Cost Estimation Flashcards
Scattergraphs
Graphs that plot costs against activity levels
What is a common rule of thumb for determining then umber of observations in statistical cost estimation
Use three years of monthly data if the physical processes have not changed significantly within that time
Slop of the line
Variable costs per unit
Intercept with the vertical axis
estimate of the fixed costs
high-low cost
method to estimate costs based on two cost observations, usually at the highest and lowest activity levels
In H-L Cost estimation, calculate variable cost per unit
Variable cost per unit = (cost at highest activity level-cost at lowest activity level)/(highest activity level-Lowest Activity level)
In H-L Cost estimation, calculate Fixed cost
Fixed cost = Total cost at highest [or lowest] activity level - (Variable cost X Highest [or lowest] activity level)
Regression
Statistical procedure to determine the relation between variables. Generates a line that best fits a set of data points. Because the regression procedure uses all the data points, the resulting estimates have a broader base than those based on a few select points (like the h-l method).
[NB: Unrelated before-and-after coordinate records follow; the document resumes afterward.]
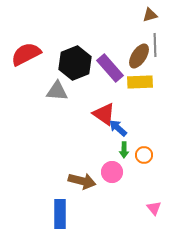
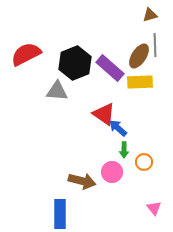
purple rectangle: rotated 8 degrees counterclockwise
orange circle: moved 7 px down
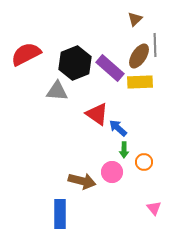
brown triangle: moved 15 px left, 4 px down; rotated 28 degrees counterclockwise
red triangle: moved 7 px left
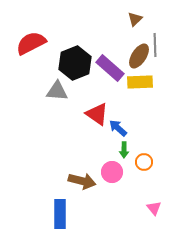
red semicircle: moved 5 px right, 11 px up
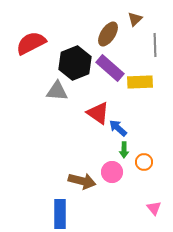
brown ellipse: moved 31 px left, 22 px up
red triangle: moved 1 px right, 1 px up
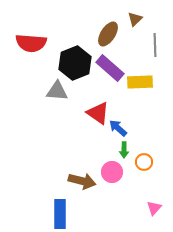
red semicircle: rotated 148 degrees counterclockwise
pink triangle: rotated 21 degrees clockwise
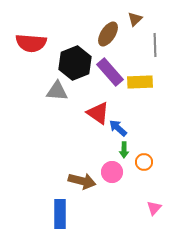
purple rectangle: moved 4 px down; rotated 8 degrees clockwise
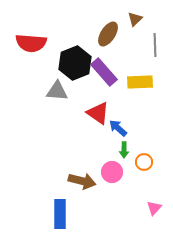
purple rectangle: moved 6 px left
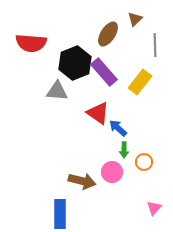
yellow rectangle: rotated 50 degrees counterclockwise
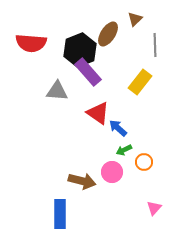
black hexagon: moved 5 px right, 13 px up
purple rectangle: moved 16 px left
green arrow: rotated 63 degrees clockwise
Also allows for more than one predictor (x variable).
Regression programs accept any data for Y and X terms so the accountant must be careful that data entered has a logical relation so it doesn’t result in misleading estimates.
Independent variable
predictor, x terms
Dependent variable
y term, Left-hand side
Correlation Coefficients
R, measures the linear relation between two or more variables, such as cost and some measure of activity.
Measures the proximity of the data points to the regression line.
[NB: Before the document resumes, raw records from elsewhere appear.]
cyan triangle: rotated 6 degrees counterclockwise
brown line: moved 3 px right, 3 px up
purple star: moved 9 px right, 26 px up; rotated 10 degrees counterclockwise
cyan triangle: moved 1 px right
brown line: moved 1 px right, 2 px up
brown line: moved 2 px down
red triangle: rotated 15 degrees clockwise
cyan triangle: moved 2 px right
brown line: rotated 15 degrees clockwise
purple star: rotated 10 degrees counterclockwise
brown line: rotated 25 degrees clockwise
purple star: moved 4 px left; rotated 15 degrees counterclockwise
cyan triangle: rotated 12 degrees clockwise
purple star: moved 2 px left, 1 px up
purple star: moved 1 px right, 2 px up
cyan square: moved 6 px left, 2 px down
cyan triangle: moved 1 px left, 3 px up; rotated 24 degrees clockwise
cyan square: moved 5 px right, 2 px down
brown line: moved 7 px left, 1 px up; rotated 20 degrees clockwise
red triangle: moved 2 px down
The closer R is to 1.0, the closer the data points are to the regression line.
Conversely, the closer R is to zero, the poorer the fit of the regression line.
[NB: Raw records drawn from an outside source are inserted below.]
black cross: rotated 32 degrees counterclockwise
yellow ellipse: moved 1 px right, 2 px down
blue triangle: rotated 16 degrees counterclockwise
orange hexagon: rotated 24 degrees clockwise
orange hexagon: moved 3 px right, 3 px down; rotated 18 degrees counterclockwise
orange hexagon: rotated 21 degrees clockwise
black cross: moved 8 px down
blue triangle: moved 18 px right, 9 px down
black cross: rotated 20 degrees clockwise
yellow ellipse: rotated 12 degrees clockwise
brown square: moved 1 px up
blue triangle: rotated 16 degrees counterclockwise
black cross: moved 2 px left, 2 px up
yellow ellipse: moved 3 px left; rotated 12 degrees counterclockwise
Coefficient of determination
R^2, Square of the correlation coefficient, interpreted as the proportion of the variation in the dependent variable explained by the independent variables.
If R squared is .828, it can be said that 82.8% of the changes in dependent costs can be explained by changes in the independent variable.
Ordinary least squares regression OLS
Regression line is computed so that the sum of the squares of the vertical distances from each point to the line is minimized. Organizations often exclude data for periods of unusual occurrences like strikes, extreme weather, and shutdowns.
t-statistic
t= b / SE
t is the value of the estimated coefficient, b, divided by its standard error.
Generally, a t-statistic greater than 2 is considered significant.
To construct a 95 percent confidence interval around b, we add or subtract to b the appropriate t-value for the 95% confidence interval times the standard error of b in
b +- t x (SE of b)
adjusted R-squared
correlation coefficient squared and adjusted for the number of independent variables used to make the estimate.
Adjusted R squared value is a better measure of the association between X and Y than the unadjusted R squared when more than one X predictor is used.